Brent for March settlement fell 47 cents to $61.21 a barrel on the ICE Futures Europe Exchange, bringing its weekly advance to 7.3 percent. Earlier in the day, it had been on track for a record-setting 10-day run of increases. The global benchmark crude traded at a premium of $8.62 a barrel to WTI for the same month.

Trade Talks

Crude’s direction in the coming weeks may be determined by whether the Organization of Petroleum Exporting Countries, and allies including Russia, implement output cuts they have promised for the first six months of 2019. Also crucial will be the outcome of trade negotiations between the U.S. and China -- the world’s two biggest economies. A deal between the nations could boost flagging global growth that underpins oil demand.

Saudi Arabian Energy Minister Khalid Al-Falih said on Wednesday that the cut of 1.2 million barrels a day agreed by the OPEC+ coalition will be sufficient to balance markets, and that the group is prepared for further action if it proves inadequate.
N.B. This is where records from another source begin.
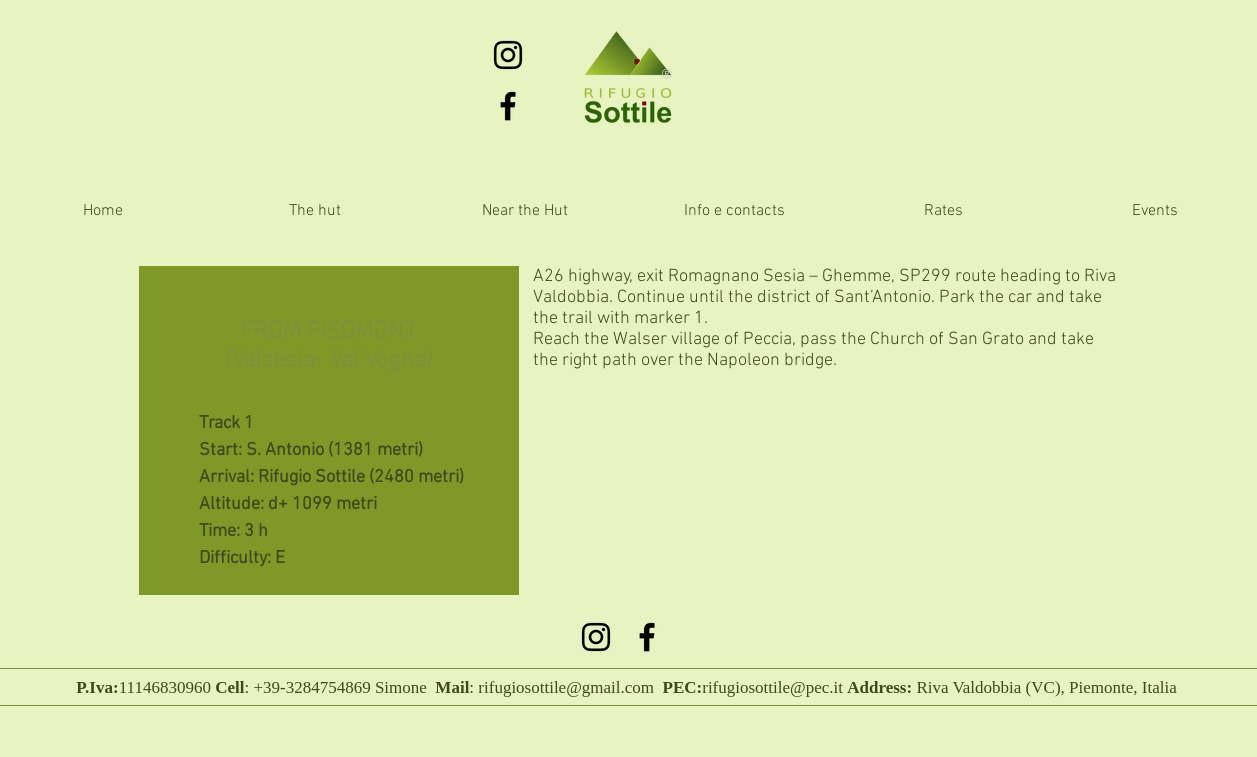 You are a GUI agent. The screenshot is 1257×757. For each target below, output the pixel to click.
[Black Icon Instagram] (508, 55)
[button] (525, 211)
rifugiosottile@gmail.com (566, 687)
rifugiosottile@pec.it (772, 687) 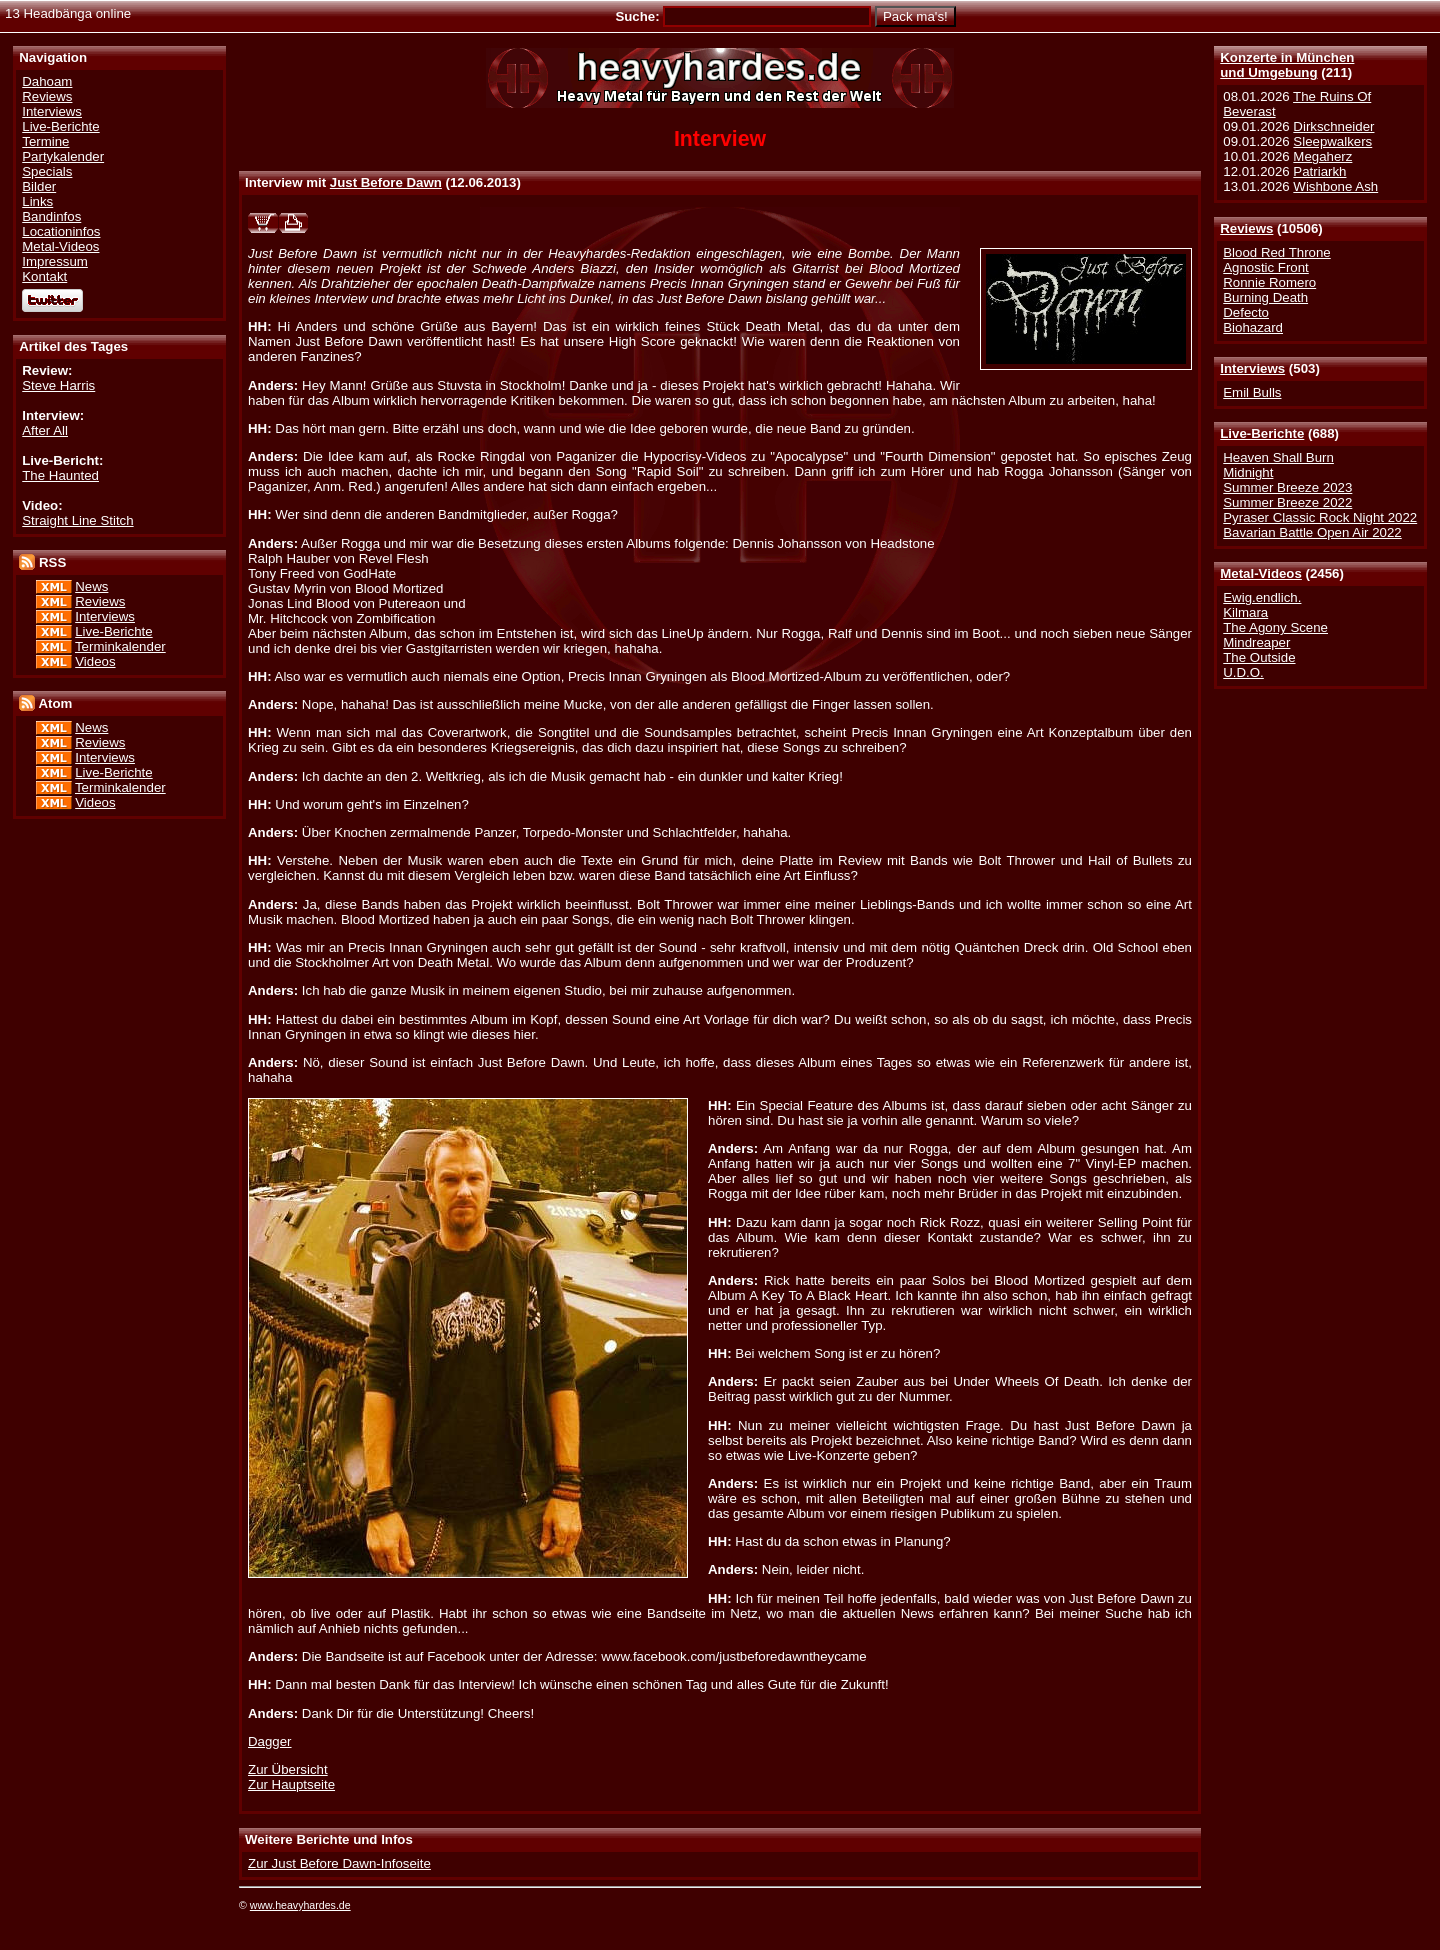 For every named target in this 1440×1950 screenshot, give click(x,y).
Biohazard (1253, 327)
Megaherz (1322, 156)
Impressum (55, 261)
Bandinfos (51, 216)
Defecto (1246, 312)
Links (37, 201)
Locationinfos (61, 231)
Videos (95, 661)
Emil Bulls (1252, 392)
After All (45, 430)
“Sentiment in the oil market has turned around this week,” said Jens Naervig Pedersen, senior analyst at Danske Bank A/S in Copenhagen. The reversal “is on the back of a combination of OPEC+ production cuts taking effect, a stabilization in risk sentiment in equity markets and a weaker dollar. In addition, the oil market will be monitoring trade talks, which seem to progress slowly.”

Uncertainty Persists

While recent progress seen in U.S.-China talks has lifted investor sentiment, global financial markets are still struggling to decipher what exactly may have been promised in their negotiations this week.

China’s Ministry of Commerce said Thursday that the talks between the two sides were “extensive, in-depth and detailed” and laid the foundation for a resolution. Chinese Vice Premier Liu He is likely to travel to the U.S. later this month to meet with U.S. Trade Representative Robert Lighthizer and Treasury Secretary Steven Mnuchin.

Meanwhile, dovish commentary by Fed Chairman Jerome Powell and his deputy Richard Clarida has added to positive investor sentiment. They said that the central bank will be especially cautious about pushing ahead with interest-rate increases after raising them four times last year.